The windows of this black tram were boarded over, and small forced-air ventilators were installed in the roof to allow the passengers to breathe. Again Rollins slept by day and drove by night. After a fortnight he noticed that just after a Call had passed over whatever siding the black tram was standing in, the merchant officers would return with a dozen or so outlaws in chains. To Rollins they did not look like outlaws. They were well-groomed and pale-skinned men, more like shopkeepers, bank clerks, and such.
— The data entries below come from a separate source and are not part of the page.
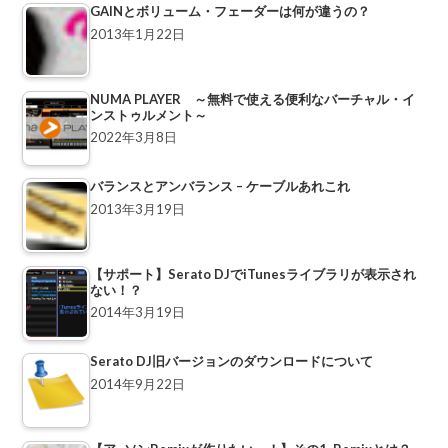
GAINとボリューム・フェーダーは何が違うの？
2013年1月22日
NUMA PLAYER ～無料で使える便利なバーチャル・イ
ンストゥルメント～
2022年3月8日
バランスとアンバランス – ケーブルあれこれ
2013年3月19日
【サポート】Serato DJでiTunesライブラリが表示され
ない！？
2014年3月19日
Serato DJ旧バージョンのダウンロードについて
2014年9月22日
The occasional women did not resemble gaudily dressed, raucous outlaw women as much as disheveled and frightened schoolteachers.
They were kept on the upper level of the black tram, and when it was at rest in sidings he could hear the officers taking them through rote lessons in a type of numeric code. Rollins, the stoker, and the two gunners were ordered to have no contact with the prisoners. Rollins was inclined to obey, being uninterested in drawing attention to himself. Not so the front gunner. Caught in the act of fornication with one of the female prisoners during a meal and privy stop, he was shot through the head by Warran Glasken with neither t
rial nor ceremony. He was buried where he died.
23 May 3960: Pocatello
The decomposing body that was wheeled into the town morgue had been nibbled at by vermin for several days and was unrecognizable. The sub-inspector for the town had just finished quite a pleasant dinner when the runner came to his door, and now he busied himself with the registers of travel and absence while the coroner worked with the stench in the adjoining room. Presently the coroner joined him, still wearing his stained, reeking smock.
“The body was found in an overgrown culvert at the edge of town,” reported the coroner, sitting uncomfortably close to the sub-inspector. “A passing farmhand noticed the smell. A handmade pistol of .35 caliber was found in his right hand, and two empty whisky bottles were lying beside the body.”
“The clothing and papers belong to Giles Normandier, master gunsmith,” said the sub-inspector quickly. “Drunkard, heavily in debt, debts recently bought out in return for a couple of decades of work in Condelor. Registered as traveling with tools in a barrow.”
“Neither barrow nor tools were found.”
“What was the cause of death?”
“One .35-caliber, hollow-point bullet, administered orally, and at high speed. It removed the back of his skull as it exited, along with most of his brains. The bullet was recovered from the wall of the culvert and matched with the weapon discovered in the right hand of the body. The brains had been consumed by the local fauna by the time of discovery.”
By now the sub-inspector was chalk-white, and his hands were shaking.